To solve this problem, we designed a web based system that would allow students to generate a potential course schedule based on information they provide. The system would access a database of available courses and prerequisite dependencies in order to determine what courses the student needed for the desired degree, and would suggest a timeline.
This is not enough to completely replace in-person advising, but it would handle a large number of smaller cases, and would give the advisor meetings a better starting point.
I served as project manager for the club during my time at Everett, and was responsible for facilitating communications between project teams. I also particpated in high level design, prototyped front-end web systems, and participated in database development.
I got started with the project shortly after I began pursuing an education in Software Engineering. As such, this was my introduction to many professional development tools and the development process in general.
Technology-wise, I learned the basics of having a web application communicate with a database.
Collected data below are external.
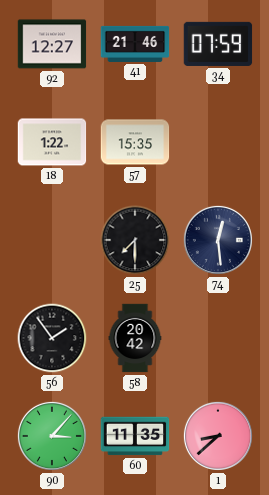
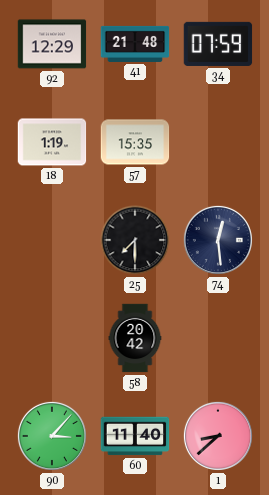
92: 12:27 -> 12:29
41: 21:46 -> 21:48
18: 1:22 -> 1:19
56: 1:54 -> none
60: 11:35 -> 11:40
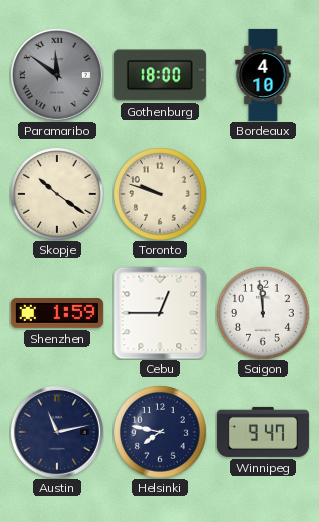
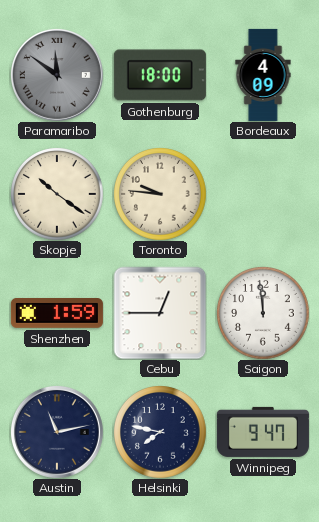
Bordeaux: 4:10 -> 4:09
Toronto: 9:48 -> 9:46
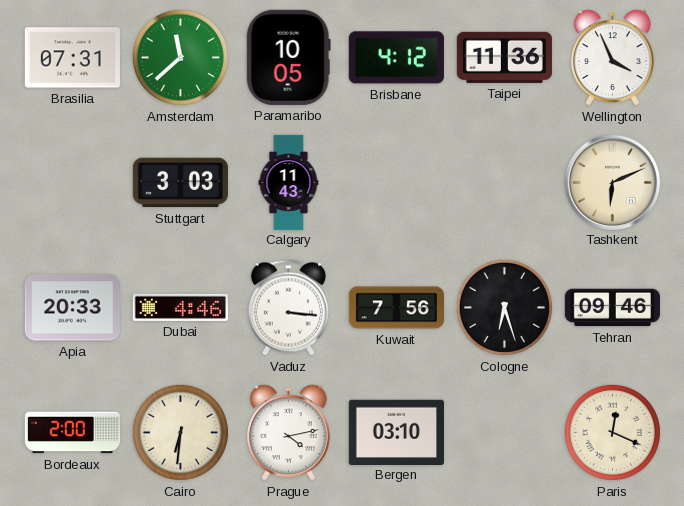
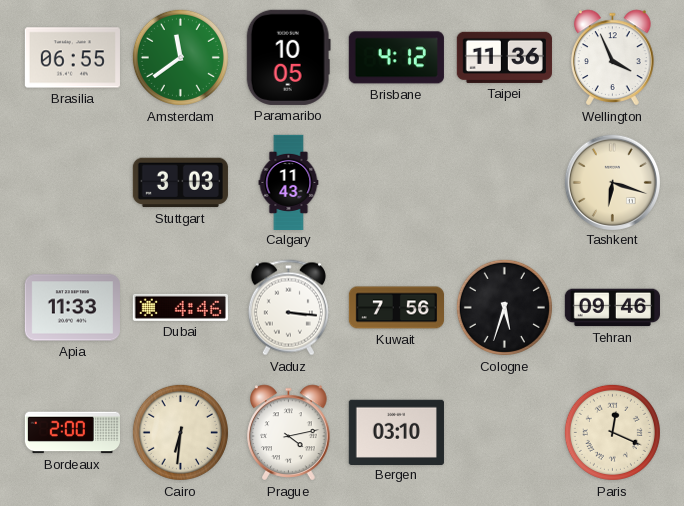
Brasilia: 07:31 -> 06:55
Amsterdam: 11:38 -> 11:39
Tashkent: 6:11 -> 6:18
Apia: 20:33 -> 11:33
Cologne: 6:27 -> 5:33
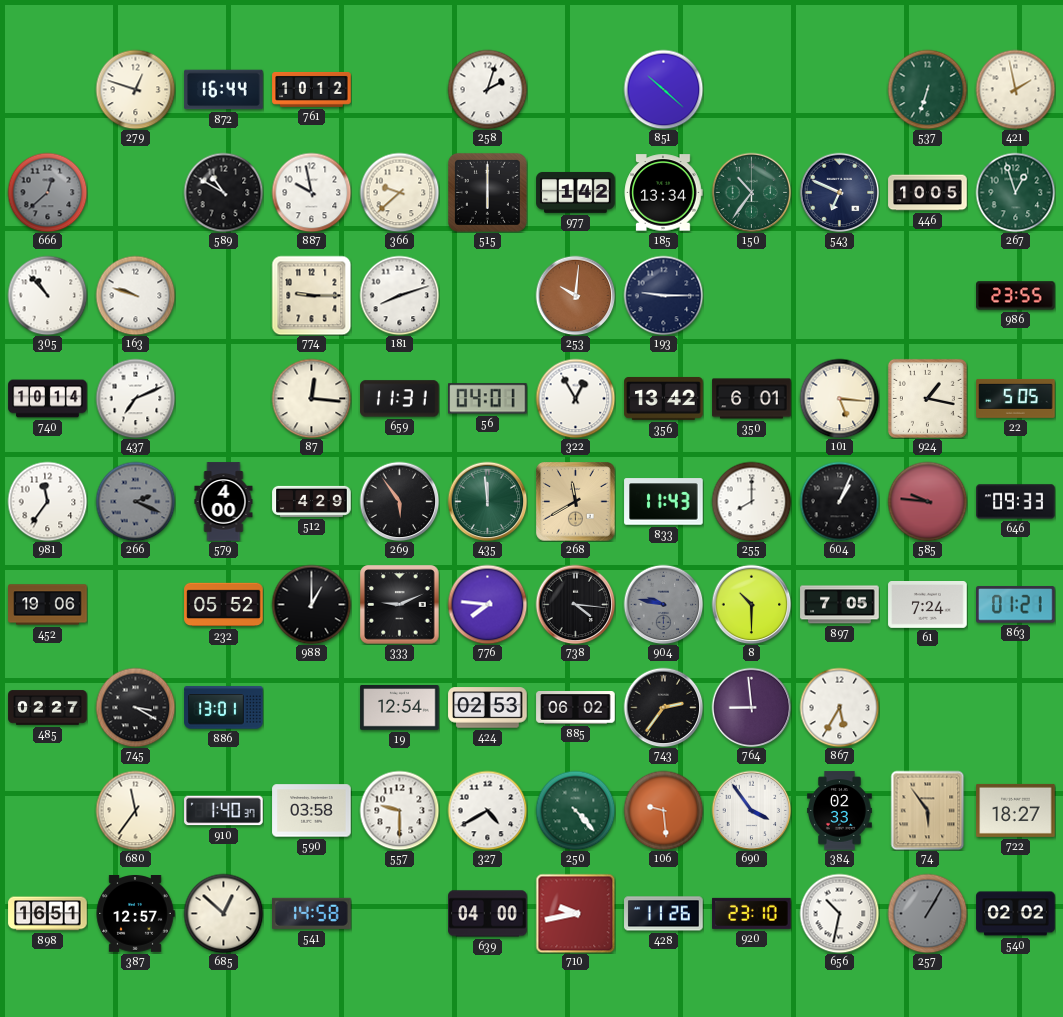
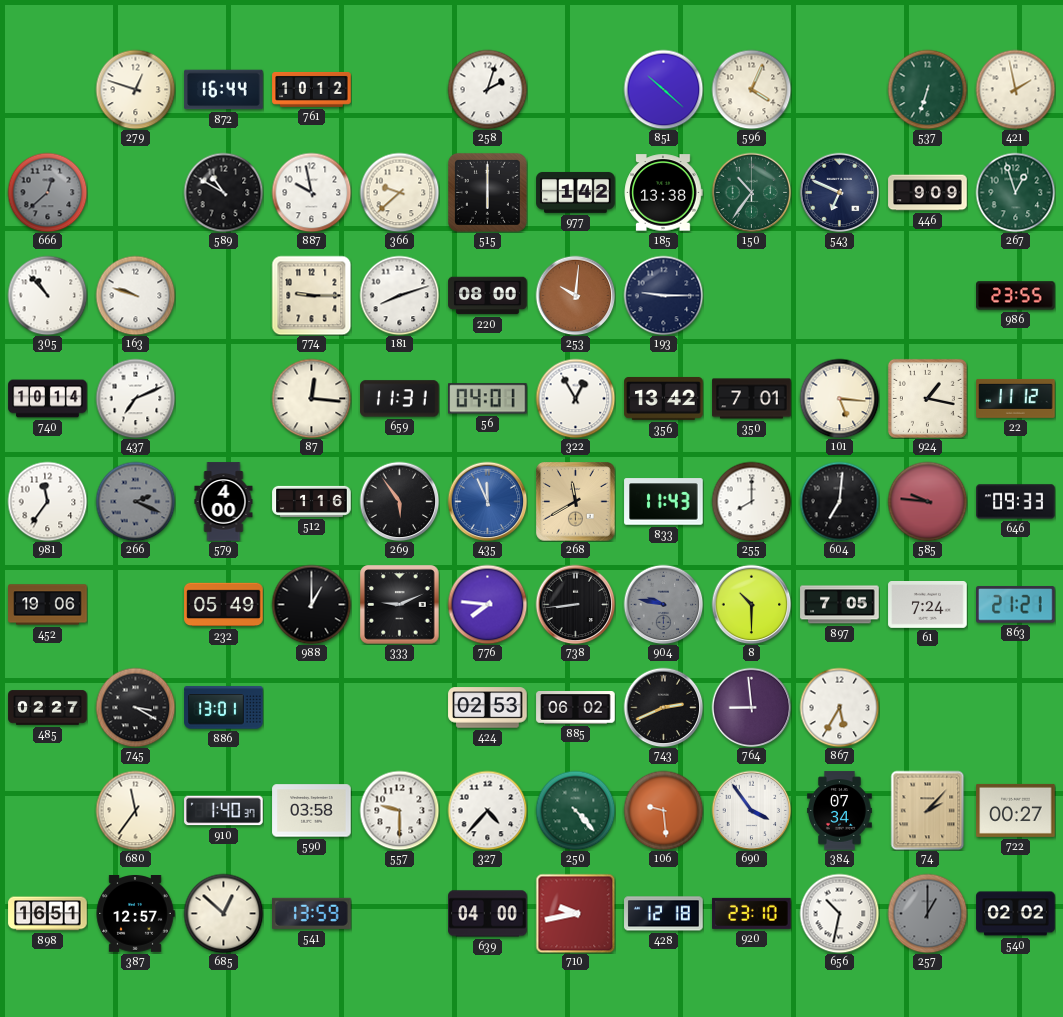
596: none -> 4:04
185: 13:34 -> 13:38
446: 10:05 -> 9:09
220: none -> 08:00
350: 6:01 -> 7:01
22: 5:05 -> 11:12
512: 4:29 -> 1:16
435: 11:59 -> 11:56
435 dial: green -> blue
604: 1:04 -> 7:01
232: 05:52 -> 05:49
738: 4:16 -> 8:44
863: 01:21 -> 21:21
19: 12:54 -> none
743: 2:36 -> 2:41
327: 4:40 -> 4:37
384: 02:33 -> 07:34
74: 5:54 -> 2:07
722: 18:27 -> 00:27
541: 14:58 -> 13:59
428: 11:26 -> 12:18
257: 1:05 -> 1:00
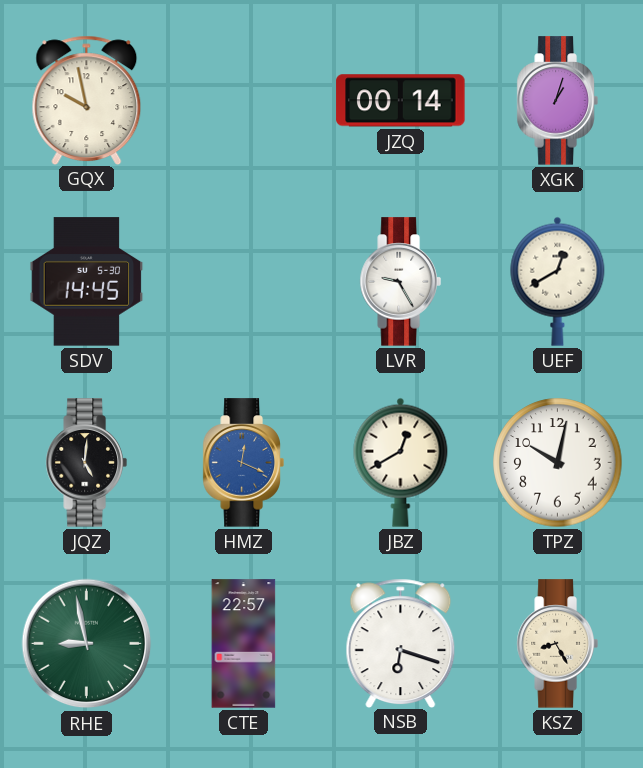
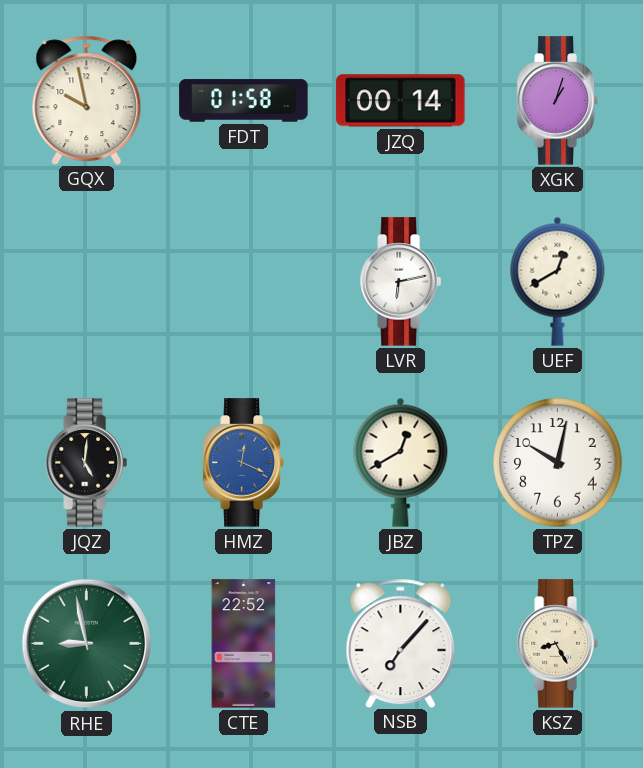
FDT: none -> 01:58
SDV: 14:45 -> none
LVR: 9:25 -> 6:13
CTE: 22:57 -> 22:52
NSB: 6:18 -> 7:07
I prototyped a login system, and began work on storing and accessing course information in a database.
The project was also a great lesson on working with other developers of various skill levels. One of the largest hurdles to the project was communication. While the 1-3 hour long club meetings were very productive, at home progress was very slow. Due in part to it being a side project for everyone, but there was also a lack of understanding of individual responsibilities.
My early attempts at coordination were by email, which proved to be unsuccessful. The issue was that most of the members of the team had very little need for email otherwise and were not used to checking it. More modern forms of communication, such as Skype, proved more successful.
The biggest lesson in project management was ensuring that every member had clear short term goals. Without short-term goals, members will often retread old ground or lack the motivation to work on the project at all. While it’s difficult to establish a long term timeline when working without prior experience, setting up weekly tasks and deliverables during club meetings could be accomplished after some talking.